Geithner tells EU to speak as one on eurozone crisis
United States treasury secretary Timothy Geithner told European Union (EU) finance ministers on Friday they should end loose talk about a eurozone break-up and work more closely with the European Central Bank (ECB) to tackle the debt crisis.
Speaking after discussing with ministers the possibility of leveraging the eurozone’s bailout fund to give it more clout to tackle the region’s debt problems, Geithner said Europe would not see similar global financial coordination as there was in 2009, but that Washington would do what it could to help.
“What is very damaging [in Europe] from the outside is not the divisiveness about the broader debate, about strategy, but about the ongoing conflict between governments and the central bank, and you need both to work together to do what is essential to the resolution of any crisis,” he said.
“Governments and central banks have to take out the catastrophic risks from markets ... [and avoid] loose talk about dismantling the institutions of the euro.”
The ECB reluctantly agreed last month to buy the bonds of Italy and Spain after they came under market attack on the understanding the bloc’s bailout fund, the European Financial Stability Facility, would soon take up the cudgels. Even that was too much for some in the ECB—the top German official at the bank, Jürgen Stark, announced his resignation last week.

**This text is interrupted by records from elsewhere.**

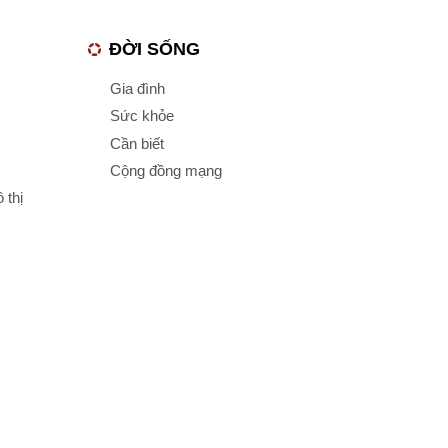
ĐỜI SỐNG
Gia đình
Sức khỏe
Cần biết
Cộng đồng mạng
 thị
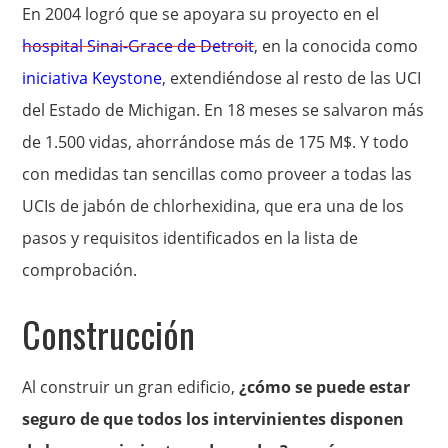
En 2004 logró que se apoyara su proyecto en el
hospital Sinai-Grace de Detroit
, en la conocida como
iniciativa Keystone
, extendiéndose al resto de las UCI
del Estado de Michigan. En 18 meses se salvaron más
de 1.500 vidas, ahorrándose más de 175 M$. Y todo
con medidas tan sencillas como proveer a todas las
UCIs de jabón de chlorhexidina, que era una de los
pasos y requisitos identificados en la lista de
comprobación.
Construcción
Al construir un gran edificio,
¿cómo se puede estar
seguro de que todos los intervinientes disponen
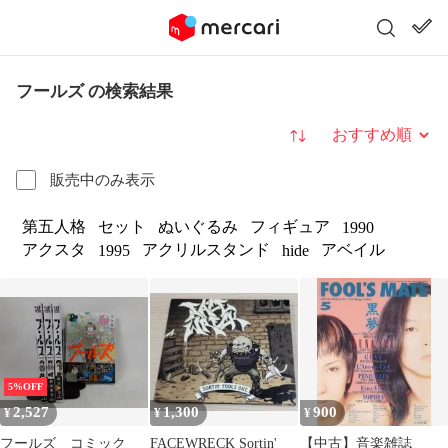
フールズ の検索結果
並び替え
販売中のみ表示
第五人格
セット
ぬいぐるみ
フィギュア
1990
アクスタ
アクリルスタンド
アベイル
1995
hide
5%OFF
2,527
1,300
900
¥
¥
¥
フールズ コミック
FACEWRECK Sortin'
【中古】音楽雑誌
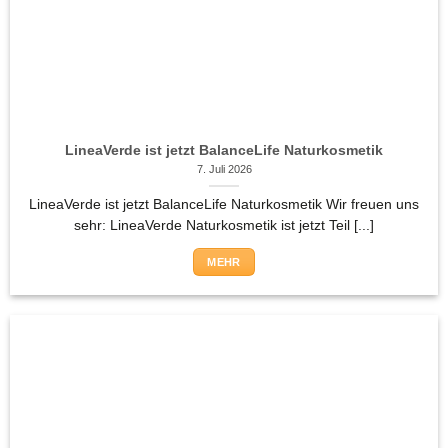
LineaVerde ist jetzt BalanceLife Naturkosmetik
7. Juli 2026
LineaVerde ist jetzt BalanceLife Naturkosmetik Wir freuen uns
sehr: LineaVerde Naturkosmetik ist jetzt Teil [...]
MEHR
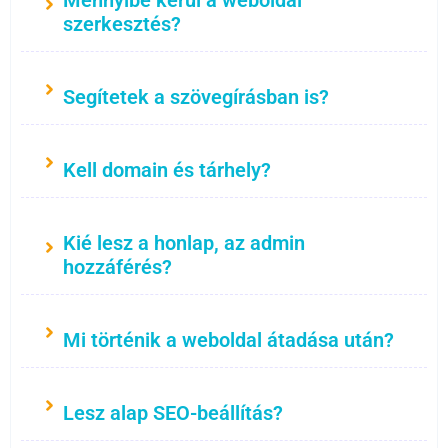
szerkesztés?
Segítetek a szövegírásban is?
Kell domain és tárhely?
Kié lesz a honlap, az admin
hozzáférés?
Mi történik a weboldal átadása után?
Lesz alap SEO-beállítás?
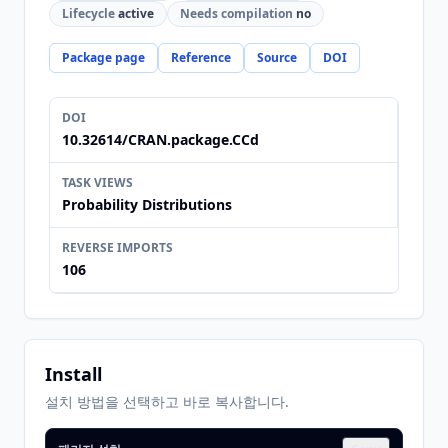
Lifecycle
active
Needs compilation
no
Package page
Reference
Source
DOI
DOI
10.32614/CRAN.package.CCd
TASK VIEWS
Probability Distributions
REVERSE IMPORTS
106
Install
설치 방법을 선택하고 바로 복사합니다.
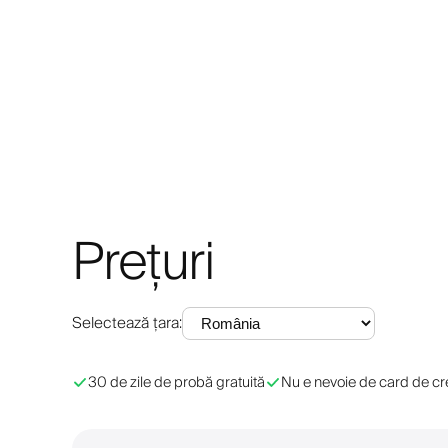
Prețuri
Selectează țara
:
30 de zile de probă gratuită
Nu e nevoie de card de cr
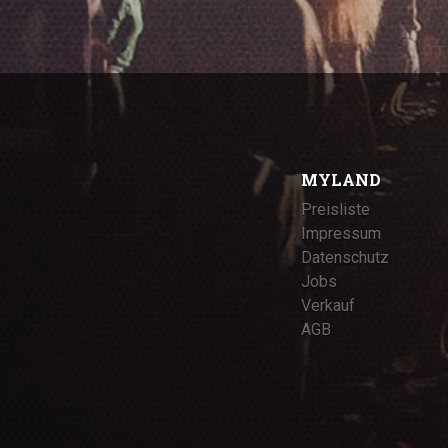
MYLAND
Preisliste
Impressum
Datenschutz
Jobs
Verkauf
AGB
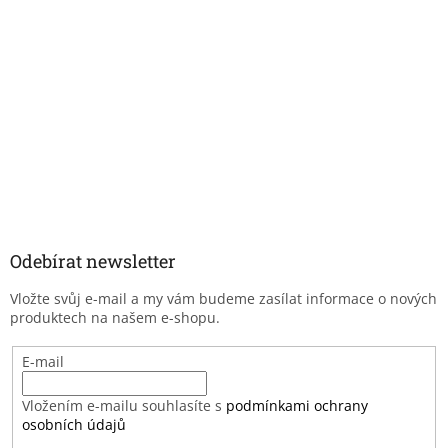
Odebírat newsletter
Vložte svůj e-mail a my vám budeme zasílat informace o nových
produktech na našem e-shopu.
E-mail
Vložením e-mailu souhlasíte s
podmínkami ochrany
osobních údajů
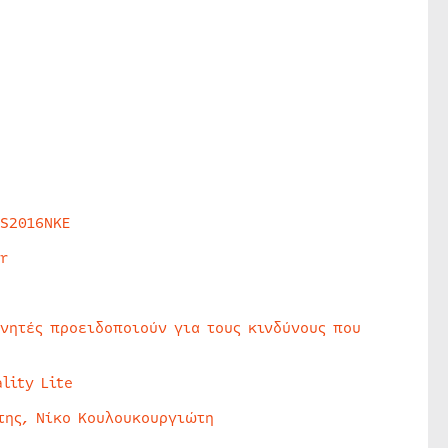
HS2016NKE
r
υνητές προειδοποιούν για τους κινδύνους που
lity Lite
της, Νίκο Κουλουκουργιώτη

Geithner said he had told eurozone finance ministers that they had the capacity to deal with the now nearly two-year-old crisis, but had to improve their coordination.
“We don’t want to see Europe weakened by a prolonged crisis, better for us if Europe is stronger,” he said. “We will continue to do as much as we can to help Europe manage these challenges.”
Stability, confidence and growth
Earlier, a senior eurozone official said Geithner had urged ministers to look at leveraging the €440-billion EFSF, to make it more effective at calming the sovereign and banking-system liquidity problems.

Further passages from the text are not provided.